WHAT TO DO: Among the entries below, find the lines with "cave" and copy them.

DATA TO PROCESS:
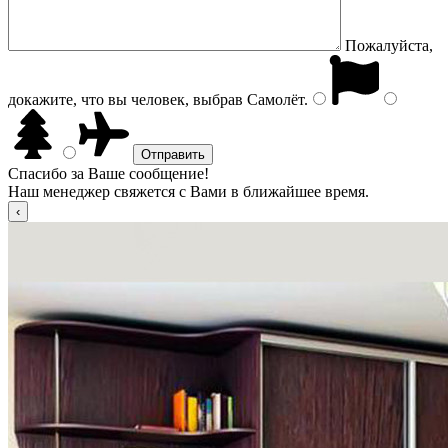
Пожалуйста,
докажите, что вы человек, выбрав
Самолёт
.
Спасибо за Ваше сообщение!
Наш менеджер свяжется с Вами в ближайшее время.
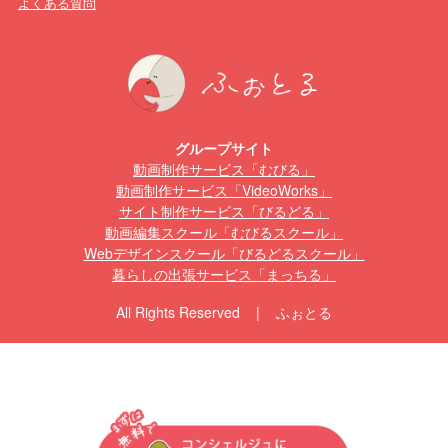
よくある質問
グループサイト
動画制作サービス「むびる」
動画制作サービス「VideoWorks」
サイト制作サービス「びるどる」
動画編集スクール「むびるスクール」
Webデザインスクール「びるどるスクール」
暮らしの出張サービス「まっちる」
All Rights Reserved | ふぉとる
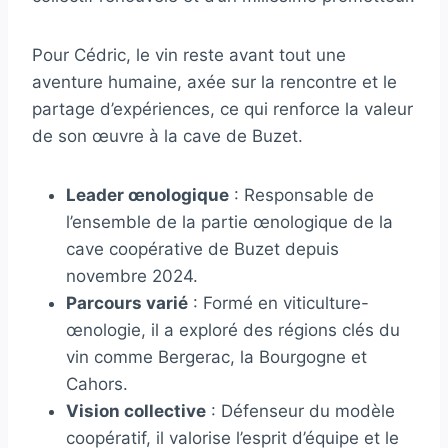
Pour Cédric, le vin reste avant tout une
aventure humaine, axée sur la rencontre et le
partage d’expériences, ce qui renforce la valeur
de son œuvre à la cave de Buzet.
Leader œnologique
: Responsable de
l’ensemble de la partie œnologique de la
cave coopérative de Buzet depuis
novembre 2024.
Parcours varié
: Formé en viticulture-
œnologie, il a exploré des régions clés du
vin comme Bergerac, la Bourgogne et
Cahors.
Vision collective
: Défenseur du modèle
coopératif, il valorise l’esprit d’équipe et le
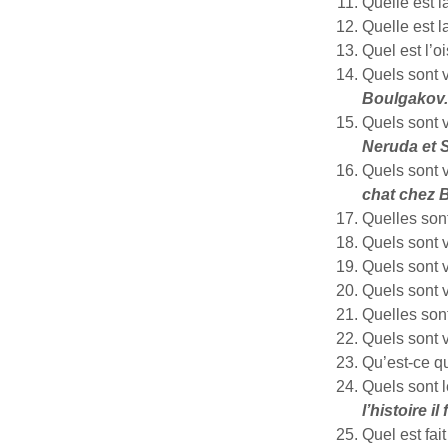
Quelle est 
Quelle est l
Quel est l’
Quels sont 
Boulgakov.
Quels sont 
Neruda et 
Quels sont v
chat chez B
Quelles sont
Quels sont 
Quels sont v
Quels sont v
Quelles sont
Quels sont 
Qu’est-ce q
Quels sont 
l’histoire i
Quel est fai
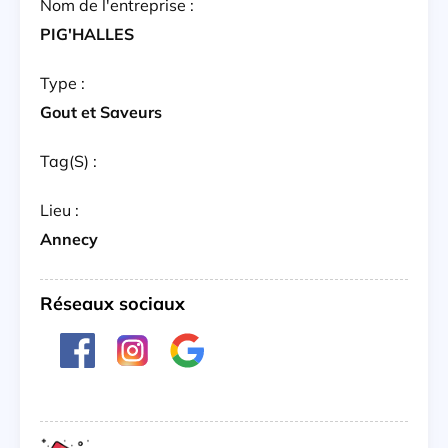
Nom de l'entreprise :
PIG'HALLES
Type :
Gout et Saveurs
Tag(s) :
Lieu :
Annecy
Réseaux sociaux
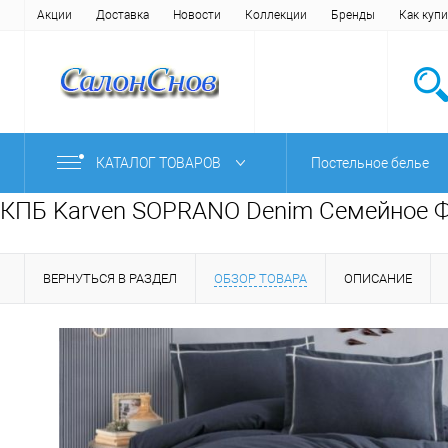
Акции
Доставка
Новости
Коллекции
Бренды
Как купи
КАТАЛОГ ТОВАРОВ
Постельное белье
КПБ Karven SOPRANO Denim Семейное Ф
ВЕРНУТЬСЯ В РАЗДЕЛ
ОБЗОР ТОВАРА
ОПИСАНИЕ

ANSWER FOR THE TASK:
de son œuvre à la cave de Buzet.
cave coopérative de Buzet depuis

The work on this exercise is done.